When you walk into Emerald Garden hotel you are welcomed by a calm and tranquil scene reminiscent of an ancient Chinese royal court area. From the wooden floors and the open restaurant setting to the bridge that goes over a still pond that connects the restaurant to its bar, the ambiance is one of peace and serenity. Our host, Mr Priyan Kolapara warmly welcomed us to his establishment and gave us a brief introduction to what Chef Christopher Lewis had prepared for us.
The starters included prawn spring rolls, stuffed chicken and vegetable gyoza (dumplings), sweet and spicy Bangkok chicken wings and a richly flavoured papaya salad. The highlight of the starters was the lamb barbecue for not only being delightfully tender but also exquisitely delicious especially thanks to the garlic sweet chilli soy sauce it was served with that had us begging the chef for its recipe. All of these were paired with a strawberry basil mojito that has to be one of the best mojitos I have had the pleasure of sampling followed by a playfully spicy Nina’s Chilli Martini cocktail which warmed us up just right given how cold it was.
Next up the chef decided to serve us hot Tom Kha soup (Thai coconut soup) between our well earned break before delivering the main courses. To say we were already impressed and relatively full would be quite the understatement.
Before long the main courses arrived starting with beef wok fried Thai style with cashewnuts and oyster sauce, followed by spicy green curry chicken and yellow curry beef. Both curries were among the favourites of the afternoon with the subtle yellow curry emphasizing the rich beef flavour and the spicy green curry with chilli, peppers and coconut complementing the diced chicken breast. The mains were concluded with baby pak choi (Chinese cabbage) and pad thai chicken (Thai style fried rice noodles with chicken). As if the courses were not marvelous on their own, they were paired with a cool kiwi collins (Similar to a kiwi mojito) with fresh kiwi fruit in them.
Sweet & Spicy Bangkok Chicken Wings
During the course of the meal I had the pleasure of chatting with Chef Lewis who shared his plans to revolutionize the food and restaurant industry in Nairobi by combining local ingredients and flavours to create exquisite and refined dishes.
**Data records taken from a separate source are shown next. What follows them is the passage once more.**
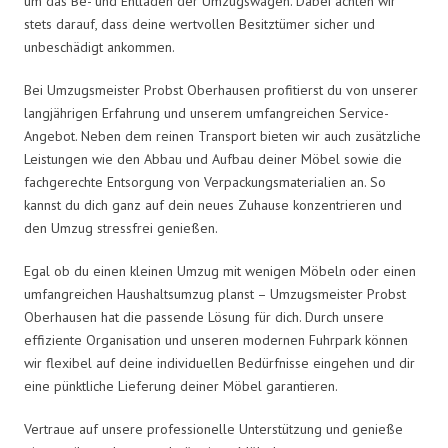
um das Be- und Entladen der Umzugswagen. Dabei achten wir
stets darauf, dass deine wertvollen Besitztümer sicher und
unbeschädigt ankommen.
Bei Umzugsmeister Probst Oberhausen profitierst du von unserer
langjährigen Erfahrung und unserem umfangreichen Service-
Angebot. Neben dem reinen Transport bieten wir auch zusätzliche
Leistungen wie den Abbau und Aufbau deiner Möbel sowie die
fachgerechte Entsorgung von Verpackungsmaterialien an. So
kannst du dich ganz auf dein neues Zuhause konzentrieren und
den Umzug stressfrei genießen.
Egal ob du einen kleinen Umzug mit wenigen Möbeln oder einen
umfangreichen Haushaltsumzug planst – Umzugsmeister Probst
Oberhausen hat die passende Lösung für dich. Durch unsere
effiziente Organisation und unseren modernen Fuhrpark können
wir flexibel auf deine individuellen Bedürfnisse eingehen und dir
eine pünktliche Lieferung deiner Möbel garantieren.
Vertraue auf unsere professionelle Unterstützung und genieße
Our incredible afternoon culinary journey came to an end with a luscious, syrupy pineapple upside down cake and a delicious Thai mango black rice pudding paired with an espresso and kahlua martini. At this point, I mentioned to our host that I would definitely be returning to the restaurant in the near future and he graciously informed me that on my next return I could take advantage of their express lunch offers that range from one course for Ksh 1,000 to two courses for Ksh 1,200 or three courses for Ksh 1,800. Be sure to give them a try for yourself if you wish to treat a date, take the family out or simply dine like royalty as we did.